··· Listed records
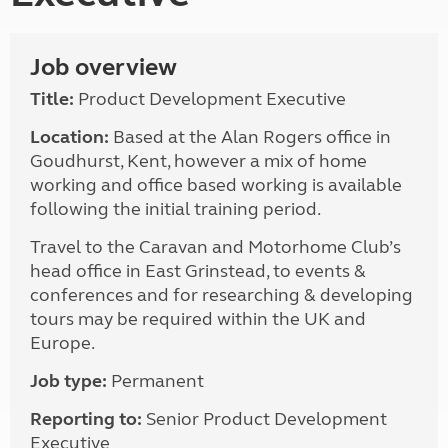
Job overview
Title:
Product Development Executive
Location:
Based at the Alan Rogers office in
Goudhurst, Kent, however a mix of home
working and office based working is available
following the initial training period.
Travel to the Caravan and Motorhome Club’s
head office in East Grinstead, to events &
conferences and for researching & developing
tours may be required within the UK and
Europe.
Job type:
Permanent
Reporting to:
Senior Product Development
Executive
······
> [What is needed]: Starting at the line that contains "conferences and for researching & developing", write out every line to the end of the entries, exactly as given.

> [Written response]:
conferences and for researching & developing
tours may be required within the UK and
Europe.
Job type:
Permanent
Reporting to:
Senior Product Development
Executive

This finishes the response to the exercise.